== DATA FOR THE TASK
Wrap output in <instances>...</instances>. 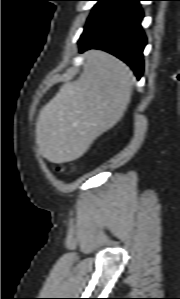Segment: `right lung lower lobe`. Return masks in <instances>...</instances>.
I'll list each match as a JSON object with an SVG mask.
<instances>
[{"label":"right lung lower lobe","instance_id":"1","mask_svg":"<svg viewBox=\"0 0 180 299\" xmlns=\"http://www.w3.org/2000/svg\"><path fill=\"white\" fill-rule=\"evenodd\" d=\"M140 1L108 0L92 13L78 42L80 52L88 49L107 51L127 63L140 79L146 45Z\"/></svg>","mask_w":180,"mask_h":299}]
</instances>
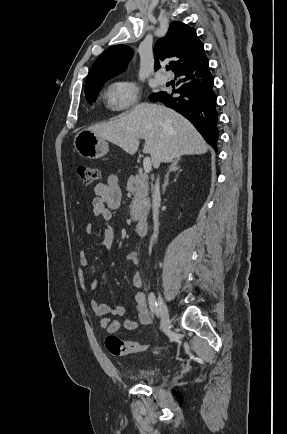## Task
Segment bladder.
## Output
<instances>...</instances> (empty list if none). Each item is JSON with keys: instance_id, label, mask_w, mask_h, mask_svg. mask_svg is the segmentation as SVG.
I'll list each match as a JSON object with an SVG mask.
<instances>
[{"instance_id": "obj_1", "label": "bladder", "mask_w": 287, "mask_h": 434, "mask_svg": "<svg viewBox=\"0 0 287 434\" xmlns=\"http://www.w3.org/2000/svg\"><path fill=\"white\" fill-rule=\"evenodd\" d=\"M161 374L160 368H141L137 370L133 377L138 381L150 383L154 381Z\"/></svg>"}]
</instances>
====
Write out, please, only the lines from the one with "Segment bladder." through the last line above, both included and unchanged.

Segment bladder.
## Output
<instances>...</instances> (empty list if none). Each item is JSON with keys: instance_id, label, mask_w, mask_h, mask_svg. mask_svg is the segmentation as SVG.
I'll list each match as a JSON object with an SVG mask.
<instances>
[{"instance_id": "obj_1", "label": "bladder", "mask_w": 287, "mask_h": 434, "mask_svg": "<svg viewBox=\"0 0 287 434\" xmlns=\"http://www.w3.org/2000/svg\"><path fill=\"white\" fill-rule=\"evenodd\" d=\"M161 374L160 368H141L137 370L133 377L138 381L150 383L154 381Z\"/></svg>"}]
</instances>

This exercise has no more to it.